Dans sa lettre annuelle aux actionnaires, Bezos a décrit les mesures prises par Amazon pour lutter contre la pandémie, affirmant: «Les Amazoniens travaillent sans relâche pour que les fournitures nécessaires soient livrées directement aux portes des personnes qui en ont besoin.»

Bezos a ajouté qu’Amazon se concentre sur la sécurité de ses employés et sous-traitants tandis que la société continue de fournir «ces services essentiels».

Il a poursuivi: «En consultant étroitement les experts médicaux et les autorités sanitaires, nous avons apporté plus de 150 changements de processus importants à notre réseau d’opérations et aux magasins Whole Foods Market pour aider les équipes à rester en bonne santé, et nous effectuons des audits quotidiens des mesures que nous avons mises en endroit.

«Nous avons distribué des masques faciaux et mis en place des contrôles de température sur les sites du monde entier pour aider à protéger les employés et le personnel d’assistance. Nous désinfectons régulièrement les poignées de porte, les mains courantes d’escalier, les casiers, les boutons d’ascenseur et les écrans tactiles, et les lingettes désinfectantes et le désinfectant pour les mains sont standard dans tout notre réseau.

«Nous avons également mis en place de vastes mesures de distanciation sociale pour aider à protéger nos associés.»

Bien que la lettre ne mentionne pas directement de manifestations, Amazon a reconnu dans un article de blog séparé que des «expressions de protestation» avaient été faites par des membres de son personnel sur «un très petit nombre de sites».

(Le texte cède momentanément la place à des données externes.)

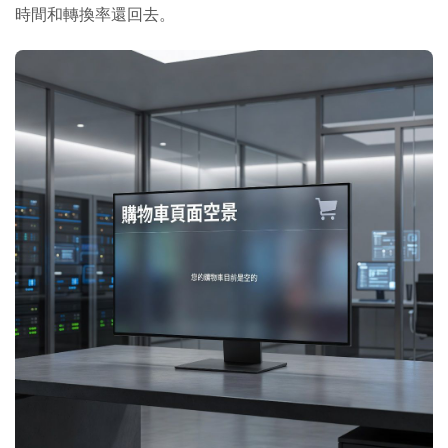
時間和轉換率還回去。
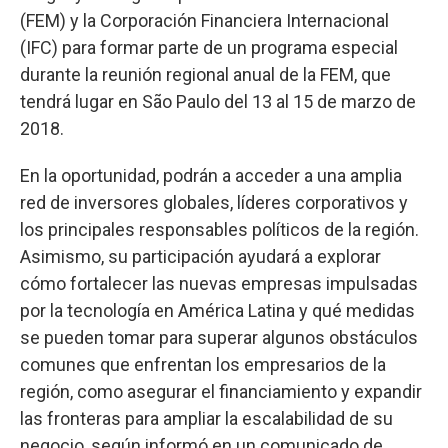
(FEM) y la Corporación Financiera Internacional
(IFC) para formar parte de un programa especial
durante la reunión regional anual de la FEM, que
tendrá lugar en São Paulo del 13 al 15 de marzo de
2018.
En la oportunidad, podrán a acceder a una amplia
red de inversores globales, líderes corporativos y
los principales responsables políticos de la región.
Asimismo, su participación ayudará a explorar
cómo fortalecer las nuevas empresas impulsadas
por la tecnología en América Latina y qué medidas
se pueden tomar para superar algunos obstáculos
comunes que enfrentan los empresarios de la
región, como asegurar el financiamiento y expandir
las fronteras para ampliar la escalabilidad de su
negocio, según informó en un comunicado de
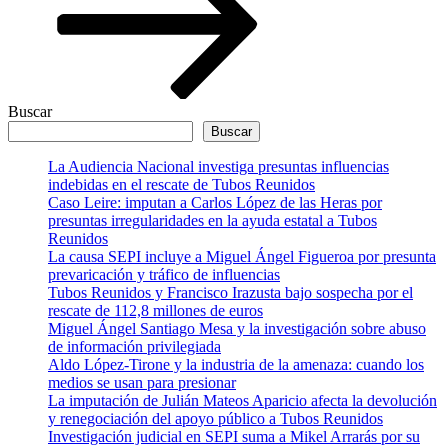
Buscar
Buscar
La Audiencia Nacional investiga presuntas influencias
indebidas en el rescate de Tubos Reunidos
Caso Leire: imputan a Carlos López de las Heras por
presuntas irregularidades en la ayuda estatal a Tubos
Reunidos
La causa SEPI incluye a Miguel Ángel Figueroa por presunta
prevaricación y tráfico de influencias
Tubos Reunidos y Francisco Irazusta bajo sospecha por el
rescate de 112,8 millones de euros
Miguel Ángel Santiago Mesa y la investigación sobre abuso
de información privilegiada
Aldo López-Tirone y la industria de la amenaza: cuando los
medios se usan para presionar
La imputación de Julián Mateos Aparicio afecta la devolución
y renegociación del apoyo público a Tubos Reunidos
Investigación judicial en SEPI suma a Mikel Arrarás por su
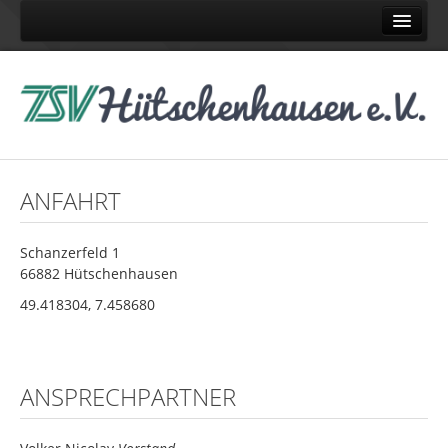
Home
Abteilungen
Judo
Karate
ANFAHRT
Pétanque
Schach
Schanzerfeld 1
Tennis
66882 Hütschenhausen
Turnen
49.418304, 7.458680
Volleyball
News
ANSPRECHPARTNER
News TSV
News Judo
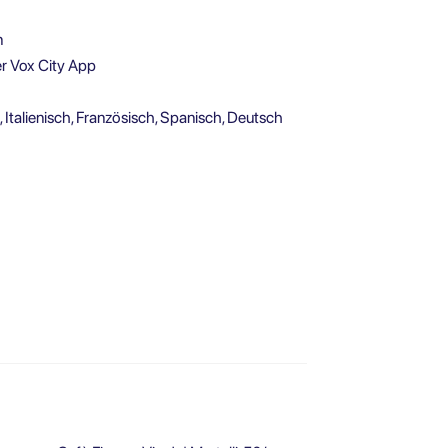
n
r Vox City App
talienisch, Französisch, Spanisch, Deutsch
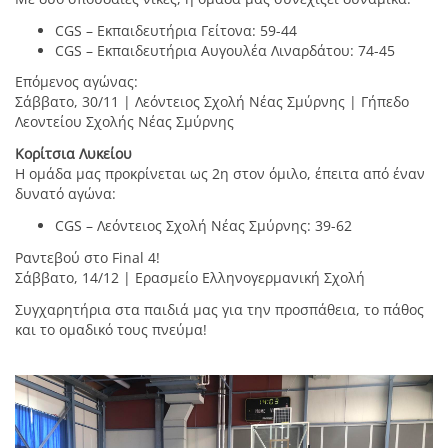
CGS – Εκπαιδευτήρια Γείτονα: 59-44
CGS – Εκπαιδευτήρια Αυγουλέα Λιναρδάτου: 74-45
Επόμενος αγώνας:
Σάββατο, 30/11 | Λεόντειος Σχολή Νέας Σμύρνης | Γήπεδο
Λεοντείου Σχολής Νέας Σμύρνης
Κορίτσια Λυκείου
Η ομάδα μας προκρίνεται ως 2η στον όμιλο, έπειτα από έναν
δυνατό αγώνα:
CGS – Λεόντειος Σχολή Νέας Σμύρνης: 39-62
Ραντεβού στο Final 4!
Σάββατο, 14/12 | Ερασμείο Ελληνογερμανική Σχολή
Συγχαρητήρια στα παιδιά μας για την προσπάθεια, το πάθος
και το ομαδικό τους πνεύμα!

«Ce que vous lisez et entendez probablement le moins, ce sont les centaines de milliers d’employés d’Amazon qui effectuent chaque jour un travail incroyablement important pour soutenir leurs communautés et qui travaillent avec leurs équipes locales pour apporter des améliorations qui améliorent encore la santé et la sécurité de leur travail. l’environnement », a-t-il déclaré.

Se battre pour les droits

Lors du panel virtuel de l’AECJ, Klein a déclaré: «Amazon purge désormais systématiquement les employés qui osent défendre leurs droits, se défendre les uns les autres et défendre le climat. Aucune entreprise n’a profité plus de cette pandémie qu’Amazon. Et pourtant, encore et encore, Jeff Bezos a traité les personnes responsables de sa richesse sans précédent et insondable comme s’il s’agissait de produits jetables. »

L’année dernière, l’AECJ a organisé près de 3000 employés d’entreprise pour participer à la grève mondiale du climat en septembre 2019, et en avril 2019, plus de 8700 employés ont signé une lettre ouverte sur les défaillances climatiques de l’entreprise.

Depuis la création du groupe en décembre 2018, Amazon a annoncé une multitude de plans climatiques, y compris son Climate Pledge, Shipment Zero et le Bezos Earth Fund comprenant 10 milliards de dollars de la richesse personnelle du PDG.